Last week, a warm airmass brought our first real taste of spring to the Elk Mountains.  Nothing out of the ordinary as far as Crested Butte weather goes, but enough that pale white skin made its spring debut on Elk Street before hastily retreating to aloe vera treatments.  On Sunday and Monday (March 9 and 10), temperatures rose to just above freezing at 12,000 feet under an intense March sun.   Days later, following a few inches of snow and cooler temperatures, we observed the results of some very unnerving deep slab avalanches.  Sometime after Monday evening, a huge slab tore off of the south face of Mt. Owen.  This appeared to be triggered by a cornice falling onto a shallow part of the slope, but it propagated to parts of the slab that were 12 feet deep.   
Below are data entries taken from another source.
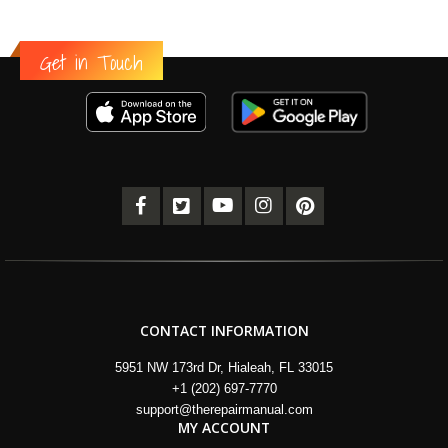
Get in Touch
CONTACT INFORMATION
5951 NW 173rd Dr, Hialeah, FL 33015
+1 (202) 697-7770
support@therepairmanual.com
MY ACCOUNT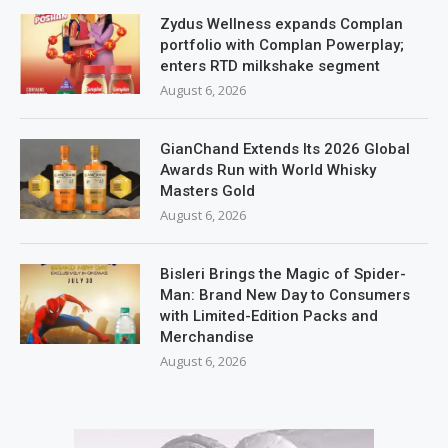
Zydus Wellness expands Complan
portfolio with Complan Powerplay;
enters RTD milkshake segment
August 6, 2026
GianChand Extends Its 2026 Global
Awards Run with World Whisky
Masters Gold
August 6, 2026
Bisleri Brings the Magic of Spider-
Man: Brand New Day to Consumers
with Limited-Edition Packs and
Merchandise
August 6, 2026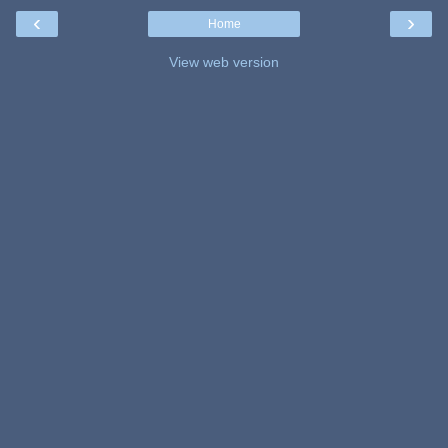
‹
›
Home
View web version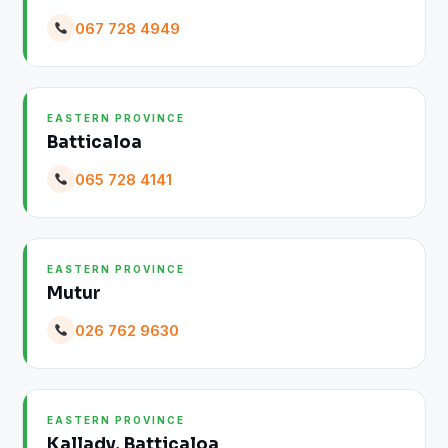
067 728 4949
EASTERN PROVINCE
Batticaloa
065 728 4141
EASTERN PROVINCE
Mutur
026 762 9630
EASTERN PROVINCE
Kallady, Batticaloa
Deep slab on Mt. Owen, first spotted 3/12/14

Looking down the crown

On Wednesday night, another monster ripped off of a southwest facing ridge near Avery Peak.  This one raised the hairs on the back of my neck.  Two deep slabs back to back, under relatively mild and stagnant weather.  The Avery slide did not appear to be cornice-fall triggered, and has raised a lot of questions and spurred a lot of speculation on the failure mechanics among local and statewide avalanche professionals.  Although meltwater on high elevation terrain has been pretty minimal to this point, it seems plausible that a hot spot on the slope, such as a sunbaked rock or simply an oven-like part of the slope, could have channeled heat and meltwater into a shallow part of the snowpack.  Once meltwater percolates to a buried weak layer, it can compromise the layer’s strength causing a wide and destructive failure. The timing of these events can be unpredictable.  Maybe warming had subtle effects on the slab properties that added up just enough on this slope.  We're still not sure.
And another.  This one near Avery Peak.

With just a tease of spring under our belt and much more warm and sunny weather inevitably to come, this begs the question:  Are we seeing the tip of the iceberg right now?  Did the canary just faceplant into the bottom of the cage?  Warming and meltwater will continue progressing into the snowpack, first on southerly slopes, and eventually around the compass to north.  We know weak layers are at the bottom of the snowpack lurking and they are proving to be reactive.  Cornice falls will become more frequent as these overhanging blocks of snow continue to thaw and sag from their own massive amounts of weight.   We are not out of the woods yet when it comes to deep slab problems.  These last two slides should serve as a healthy reminder to use an extra dose of caution this spring in your backcountry travels. Be diligent in your terrain selection and in the attention you give to weather, snowpack, and avalanche patterns in the upcoming months.